Exploratory Talk, in which partners engage critically but constructively with each other’s ideas. Statements and suggestions are offered for joint consideration. These may be challenged and counter-challenged, but challenges are justified and alternative hypotheses are offered. Partners all actively participate, and opinions are sought and considered before decisions are jointly made. Compared with the other two types, in Exploratory Talk knowledge is made more publicly accountable and reasoning is more visible in the talk.
(Mercer and Littleton 2007: 58-59) .
“Als we leerlingen de basisregels van gesprekken niet expliciet leren, dan pikken ze op wat ze om zich heen zien gebeuren in gesprekken aan talkshow-tafels en debatten.

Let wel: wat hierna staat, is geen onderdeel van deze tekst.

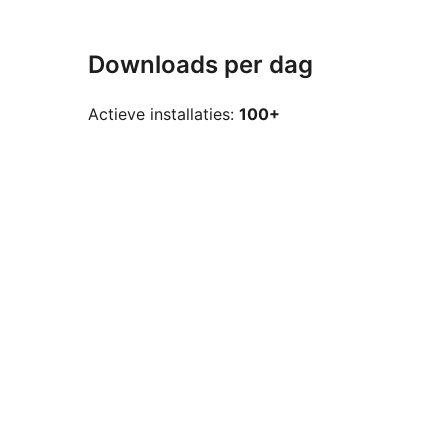
Downloads per dag
Actieve installaties:
100+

Dat zijn niet echt goede voorbeelden te noemen” hield Jan ons voor. Op zijn website of op Klasse.be zijn praatkaartjes te vinden om wel de goede regels aan te leren bij kinderen. Het zijn precies de regels die in conceptkerndoel 11 centraal staan. “Belangrijk daarbij is dat leerlingen zichzelf evalueren op het uitvoeren van die gespreksregels. Als we samen constateren dat het stellen van waarom-vragen niet gelukt is, hoe ga je dat dan oplossen? Hoe pak je dat een volgende keer aan?” Die houding kun je inslijpen met evaluatiekaartjes: individueel en als groep. “En het mooie is, dit soort gesprekken kun je in alle leergebieden gebruiken”.
De materialen die SLO daarbij heeft ontwikkeld zijn daarbij ook een fijne steun in de rug. In de Handreiking Rijke gesprekken en de bijbehorende lessenseries kunnen leraren zelf ontdekken en proberen wat de mogelijkheden zijn van deze rijke gesprekken.